ECLI:NL:CRVB:2010:BN5921
Centrale Raad van Beroep
- Eerste aanleg - meervoudig
- A. Beuker-Tilstra
- G.L.M.J. Stevens
- A.J. Schaap
- Rechtspraak.nl
Beroep tegen afwijzing aanvraag uitkering op grond van de Wet uitkeringen vervolgingsslachtoffers 1940-1945
In deze zaak heeft appellant, geboren in 1940, beroep ingesteld tegen een besluit van de Raadskamer WUV van de Pensioen- en Uitkeringsraad, dat op 18 juni 2009 is genomen. Dit besluit betreft de afwijzing van zijn aanvraag voor een periodieke uitkering op grond van de Wet uitkeringen vervolgingsslachtoffers 1940-1945 (Wuv). Appellant heeft eerder, in 1990, een aanvraag ingediend die ook was afgewezen, omdat niet was aangetoond dat hij in de jaren 1940-1945 vervolging had ondergaan. De Raad heeft in eerdere uitspraken vastgesteld dat er geen bewijs was van vrijheidsberoving of vervolging in de zin van de Wuv.
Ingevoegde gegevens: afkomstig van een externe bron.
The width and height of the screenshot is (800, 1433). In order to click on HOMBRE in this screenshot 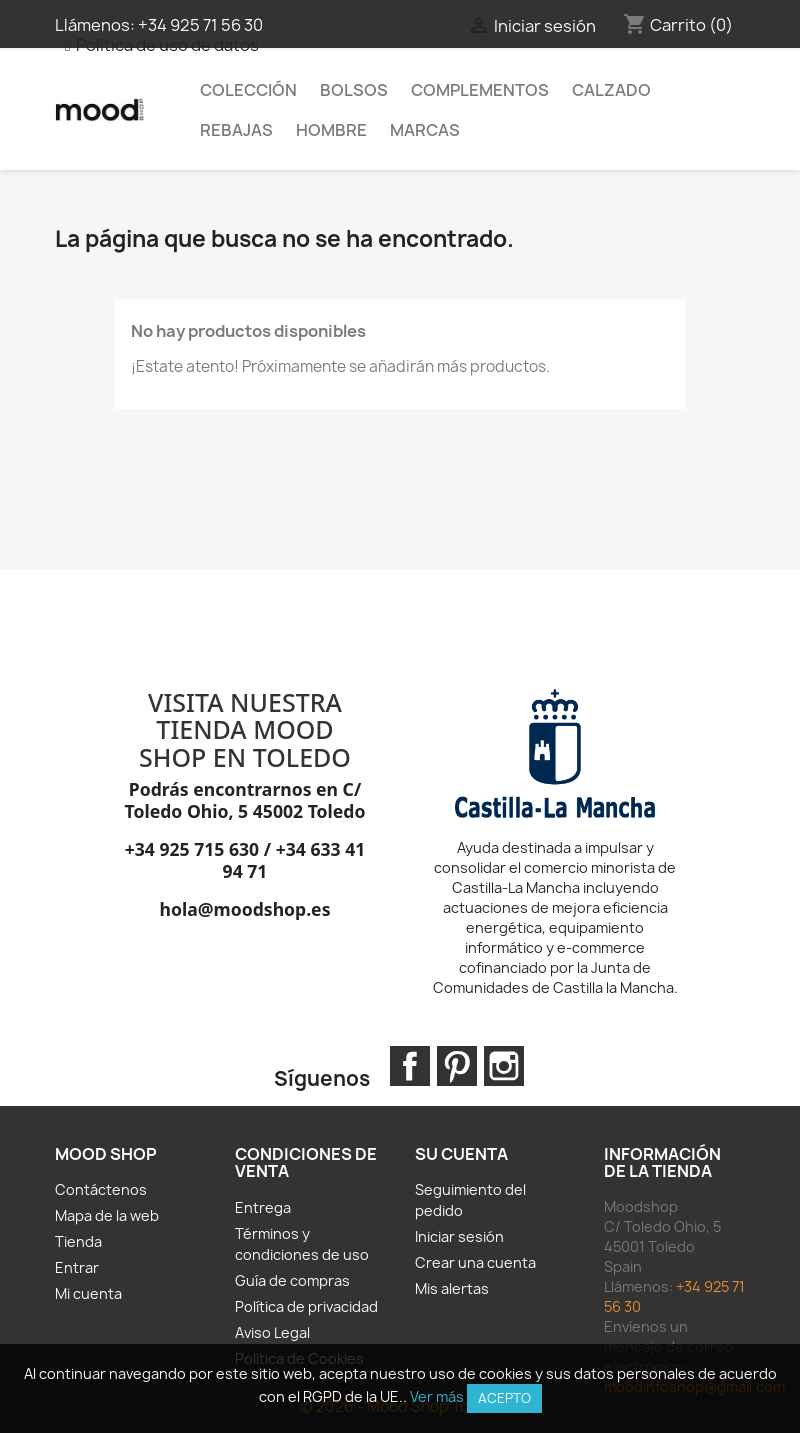, I will do `click(331, 130)`.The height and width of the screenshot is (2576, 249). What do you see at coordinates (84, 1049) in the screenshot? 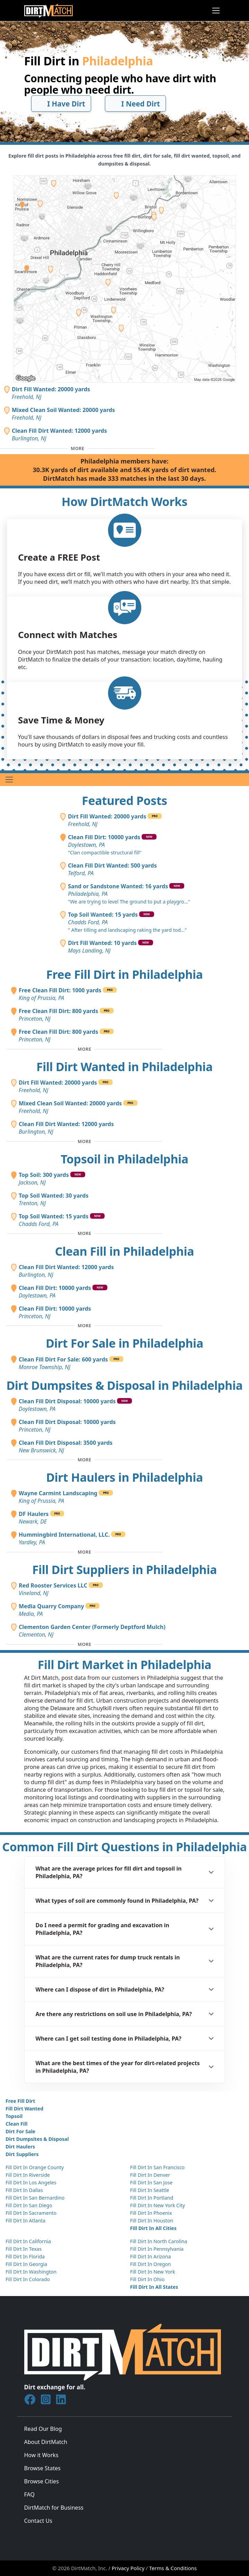
I see `[Toggle additional free fill dirt posts]` at bounding box center [84, 1049].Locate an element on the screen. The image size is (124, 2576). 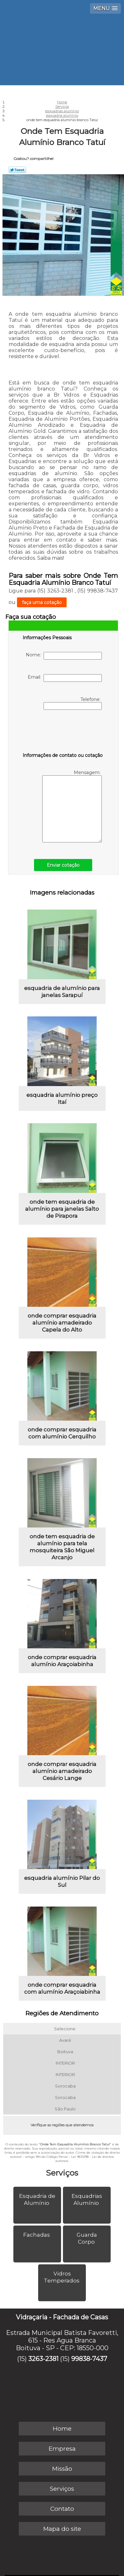
Enviar cotação is located at coordinates (63, 865).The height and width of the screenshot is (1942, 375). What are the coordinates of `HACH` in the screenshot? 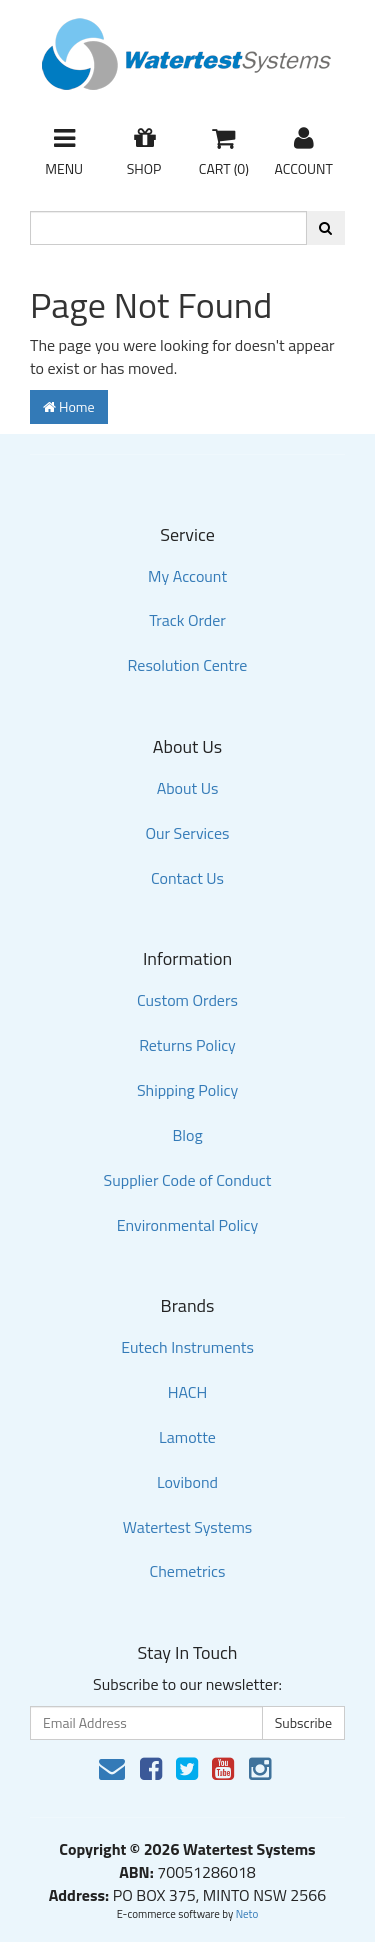 It's located at (188, 1392).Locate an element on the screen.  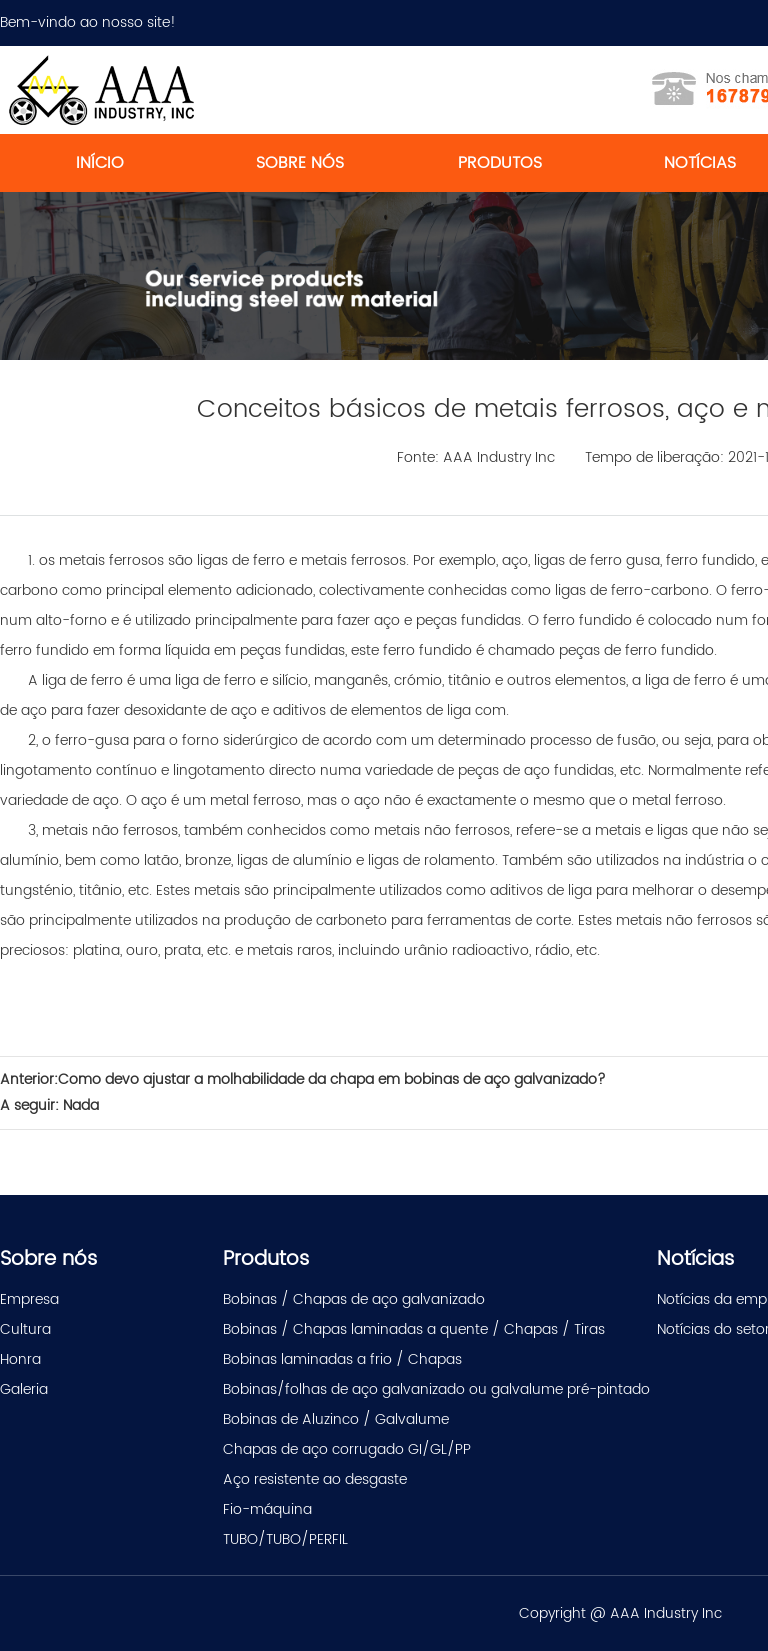
Bobinas / Chapas de aço galvanizado is located at coordinates (354, 1299).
Tijdens de zitting op 15 juli 2010 is appellant niet verschenen, maar verweerster werd vertegenwoordigd door mr. T.R.A. Dircke. De Raad heeft de feiten en omstandigheden van de zaak onderzocht, waarbij appellant in augustus 2008 opnieuw om herziening van eerdere besluiten heeft verzocht. Hij stelde dat uit een neurologisch-psychiatrisch onderzoek bleek dat zijn handicaps het gevolg waren van de door hem ondergane vervolging. De Raad oordeelde dat er geen nieuwe feiten of gegevens waren die verweerster hadden moeten leiden tot herziening van het eerdere besluit.
De Raad heeft vastgesteld dat de bevoegdheid van verweerster om besluiten te herzien discretionair is en dat het bestreden besluit met terughoudendheid moet worden getoetst. Aangezien er geen nieuwe gegevens zijn ingediend die aanleiding gaven om de eerdere besluiten te herzien, heeft de Raad het beroep van appellant ongegrond verklaard. De Raad heeft ook geen termen aanwezig geacht voor vergoeding van proceskosten. De uitspraak is gedaan op 26 augustus 2010.